Robust Self-Testing of Multiparticle Entanglement

TL;DR

This paper presents the first robust self-testing method for multi-photon entangled states, certifying genuine four-photon entanglement using input-output statistics with high fidelity in a device-independent way.

Contribution

It introduces a novel robust self-testing approach for multi-photon entangled states, extending device-independent certification to more complex quantum systems.

Findings

Successfully certified four-photon GHZ states with 95.7% fidelity.

Successfully certified four-photon linear cluster states with 94.5% fidelity.

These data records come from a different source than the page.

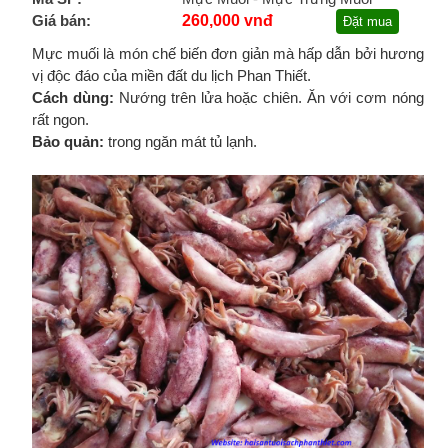
Giá bán:
260,000 vnđ
Đặt mua
Mực muối là món chế biến đơn giản mà hấp dẫn bởi hương
vị độc đáo của miền đất du lịch Phan Thiết.
Cách dùng:
Nướng trên lửa hoặc chiên. Ăn với cơm nóng
rất ngon.
Bảo quản:
trong ngăn mát tủ lạnh.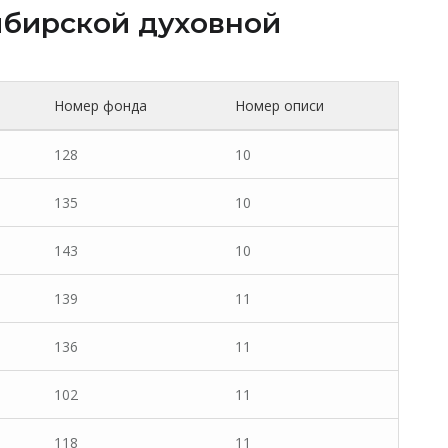
бирской духовной
Номер фонда
Номер описи
128
10
135
10
143
10
139
11
136
11
102
11
118
11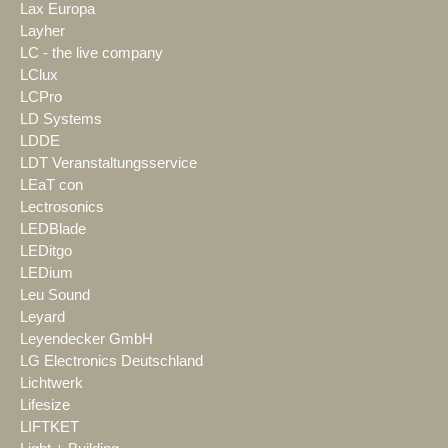
Lax Europa
Layher
LC - the live company
LClux
LCPro
LD Systems
LDDE
LDT Veranstaltungsservice
LEaT con
Lectrosonics
LEDBlade
LEDitgo
LEDium
Leu Sound
Leyard
Leyendecker GmbH
LG Electronics Deutschland
Lichtwerk
Lifesize
LIFTKET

Demonstrated robustness of self-testing against realistic noise conditions.

Abstract

Quantum self-testing is a device-independent way to certify quantum states and measurements using only the input-output statistics, with minimal assumptions about the quantum devices. Because of the high demand on tolerable noise, however, experimental self-testing was limited to two-photon systems. Here, we demonstrate the first robust self-testing for multi-photon genuinely entangled quantum states. We prepare two examples of four-photon graph states, the Greenberger-Horne-Zeilinger (GHZ) states with a fidelity of 0.957(2) and the linear cluster states with a fidelity of 0.945(2). Based on the observed input-output statistics, we certify the genuine four-photon entanglement and further estimate their qualities with respect to realistic noise in a device-independent manner.